9. Error Handling Decision Matrix

Error Type MCP Error Code Category Retry? Circuit Breaker Impact Fallback Strategy
Parse error -32700 Client No None Fix request format
Invalid request -32600 Client No None Fix request structure
Method not found -32601 Not found No None Update tool registry
Invalid params -32602 Client No None Fix arguments
Internal error -32603 Server Yes (2x) +1 failure Retry with backoff
Tool execution error -32000 Retryable Yes (2x) +1 failure Retry, then cached
Tool timeout -32001 Retryable Yes (1x) +1 failure Return partial data
Tool not found -32002 Not found No None Refresh tool registry
Rate limit exceeded -32003 Rate limited Yes (3x) None Exponential backoff
Network timeout N/A Transport Yes (2x) +1 failure Switch transport
Connection refused N/A Transport Yes (1x) +1 failure Fail to user

10. Key Takeaways

  1. MCPClient is the single entry point: The orchestrator never directly invokes Lambda or calls ECS endpoints. It calls client.call_tool("manga_search", args) and the client handles everything: transport selection, retries, circuit breaking, and response parsing.

  2. ToolDiscoveryClient enables dynamic tool addition: New MCP servers register in DynamoDB, the discovery client picks them up within 5 minutes, and the orchestrator can invoke new tools without redeployment. This decouples tool development from orchestrator releases.

  3. MCPRequestBuilder enforces protocol correctness: Every request gets a unique ID, proper JSON-RPC 2.0 structure, and optional schema validation before it leaves the client. This catches bad arguments before they consume Lambda invocations.

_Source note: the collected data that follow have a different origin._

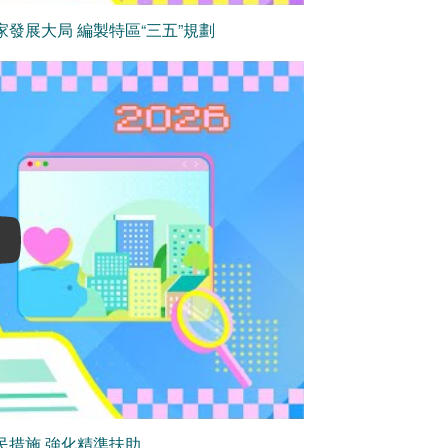
發展大局 編製特區“三五”規劃
民措施 強化精準扶助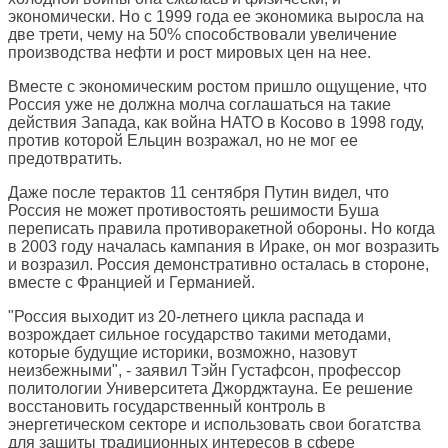
экономически. Но с 1999 года ее экономика выросла на
две трети, чему на 50% способствовали увеличение
производства нефти и рост мировых цен на нее.
Вместе с экономическим ростом пришло ощущение, что
Россия уже не должна молча соглашаться на такие
действия Запада, как война НАТО в Косово в 1998 году,
против которой Ельцин возражал, но не мог ее
предотвратить.
Даже после терактов 11 сентября Путин видел, что
Россия не может противостоять решимости Буша
переписать правила противоракетной обороны. Но когда
в 2003 году началась кампания в Ираке, он мог возразить
и возразил. Россия демонстративно осталась в стороне,
вместе с Францией и Германией.
"Россия выходит из 20-летнего цикла распада и
возрождает сильное государство такими методами,
которые будущие историки, возможно, назовут
неизбежными", - заявил Тэйн Густафсон, профессор
политологии Университета Джорджтауна. Ее решение
восстановить государственный контроль в
энергетическом секторе и использовать свои богатства
для защиты традиционных интересов в сфере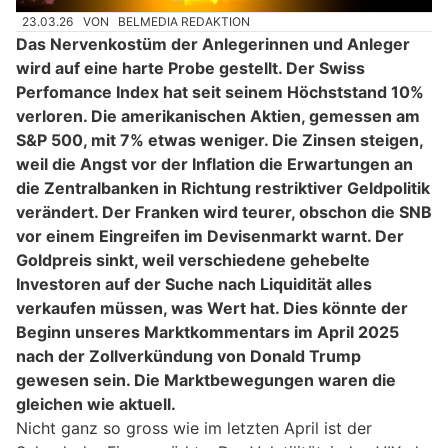
23.03.26
VON
BELMEDIA REDAKTION
Das Nervenkostüm der Anlegerinnen und Anleger
wird auf eine harte Probe gestellt. Der Swiss
Perfomance Index hat seit seinem Höchststand 10%
verloren. Die amerikanischen Aktien, gemessen am
S&P 500, mit 7% etwas weniger. Die Zinsen steigen,
weil die Angst vor der Inflation die Erwartungen an
die Zentralbanken in Richtung restriktiver Geldpolitik
verändert. Der Franken wird teurer, obschon die SNB
vor einem Eingreifen im Devisenmarkt warnt. Der
Goldpreis sinkt, weil verschiedene gehebelte
Investoren auf der Suche nach Liquidität alles
verkaufen müssen, was Wert hat. Dies könnte der
Beginn unseres Marktkommentars im April 2025
nach der Zollverkündung von Donald Trump
gewesen sein. Die Marktbewegungen waren die
gleichen wie aktuell.
Nicht ganz so gross wie im letzten April ist der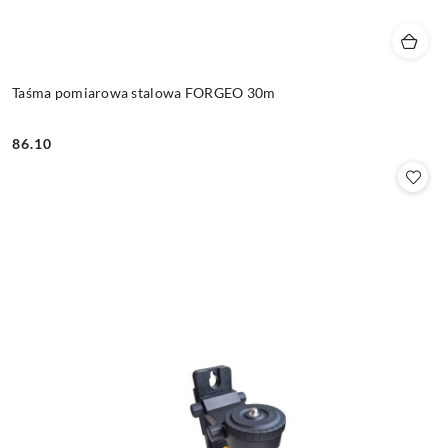
Taśma pomiarowa stalowa FORGEO 30m
86.10
Cena: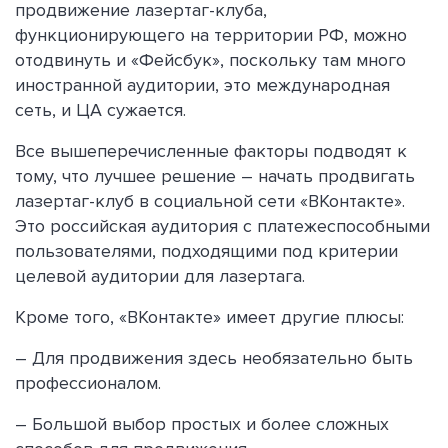
продвижение лазертаг-клуба,
функционирующего на территории РФ, можно
отодвинуть и «Фейсбук», поскольку там много
иностранной аудитории, это международная
сеть, и ЦА сужается.
Все вышеперечисленные факторы подводят к
тому, что лучшее решение – начать продвигать
лазертаг-клуб в социальной сети «ВКонтакте».
Это российская аудитория с платежеспособными
пользователями, подходящими под критерии
целевой аудитории для лазертага.
Кроме того, «ВКонтакте» имеет другие плюсы:
– Для продвижения здесь необязательно быть
профессионалом.
– Большой выбор простых и более сложных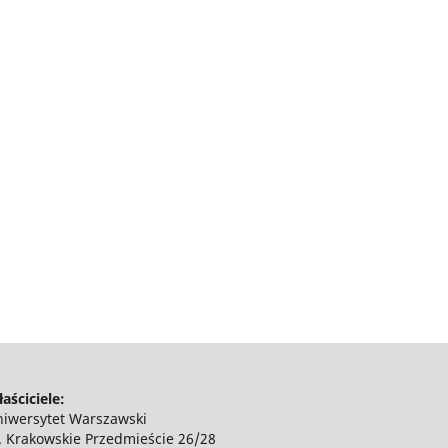
aściciele:
iwersytet Warszawski
. Krakowskie Przedmieście 26/28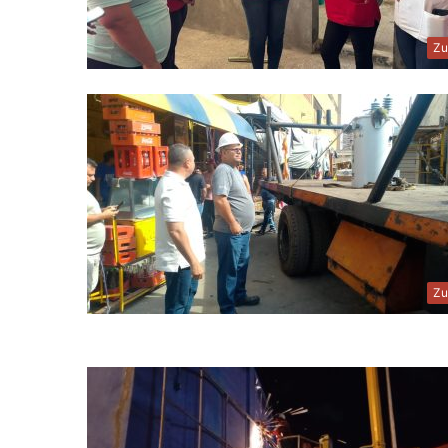
Zu
Zu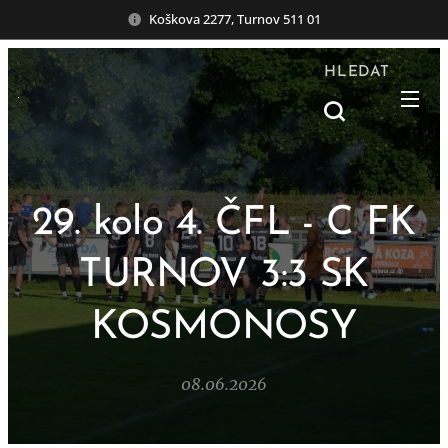
Koškova 2277, Turnov 511 01
HLEDAT
29. kolo 4. ČFL - C FK
TURNOV 3:3 SK
KOSMONOSY
08.06.2026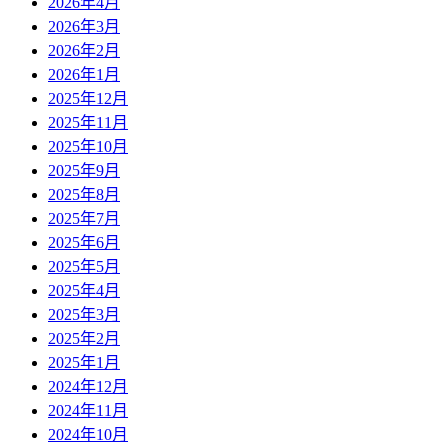
2026年4月
2026年3月
2026年2月
2026年1月
2025年12月
2025年11月
2025年10月
2025年9月
2025年8月
2025年7月
2025年6月
2025年5月
2025年4月
2025年3月
2025年2月
2025年1月
2024年12月
2024年11月
2024年10月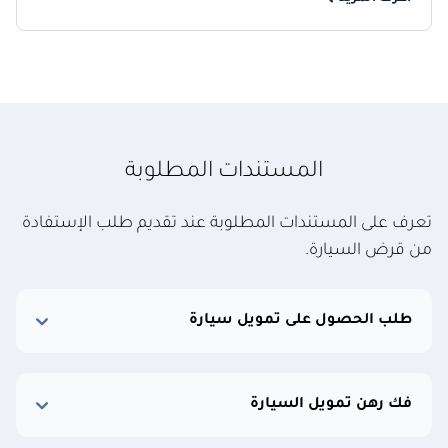
المستندات المطلوبة
تعرف على المستندات المطلوبة عند تقديم طلب الإستفادة
من قرض السيارة.
طلب الحصول على تمويل سيارة
فك رهن تمويل السيارة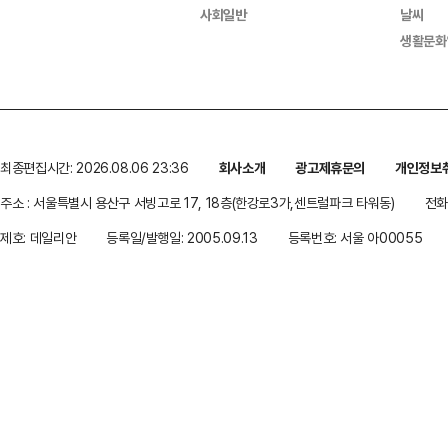
사회일반
날씨
생활문화
최종편집시간: 2026.08.06 23:36
회사소개
광고제휴문의
개인정보
주소 : 서울특별시 용산구 서빙고로 17, 18층(한강로3가,센트럴파크 타워동)
전화 
제호: 데일리안
등록일/발행일: 2005.09.13
등록번호: 서울 아00055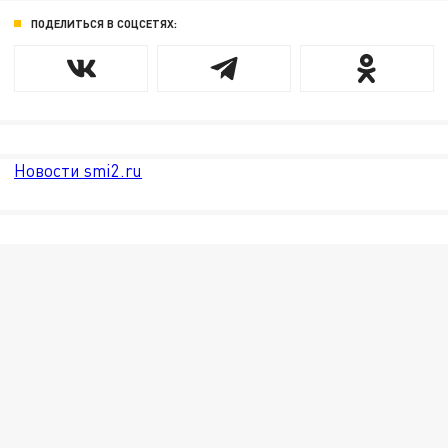
ПОДЕЛИТЬСЯ В СОЦСЕТЯХ:
Новости smi2.ru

  4. MCPResponseParser classifies errors for retry decisions: Not all errors are retryable. Client errors (bad arguments) should not be retried. Server errors and timeouts should. Rate limit errors need longer backoff. The parser makes this classification automatic.

  5. Per-server circuit breakers isolate failures: If the recommendation MCP server is down, the circuit opens for that server only. Search, price lookup, and ordering continue to work. At 1M messages/day, this isolation is the difference between a partial outage and a total outage.

  6. Exponential backoff with jitter prevents thundering herds: When an MCP server recovers from an outage, all waiting clients would retry simultaneously without jitter. The decorrelated jitter spreads retries over time, giving the server a chance to warm up.

  7. JSON tool definitions drive the FM's tool selection: The quality of tool descriptions and parameter documentation directly affects Claude 3's ability to select the right tool and construct valid arguments. Investing in clear, detailed tool definitions reduces failed tool calls and wasted tokens.

  8. Three-level caching (local memory -> Redis -> DynamoDB) balances speed and freshness: Tool resolution hits the local cache in microseconds, Redis in ~1ms, and DynamoDB in ~5ms. The 60-second TTL ensures tools are fresh enough while avoiding per-request DynamoDB reads at scale.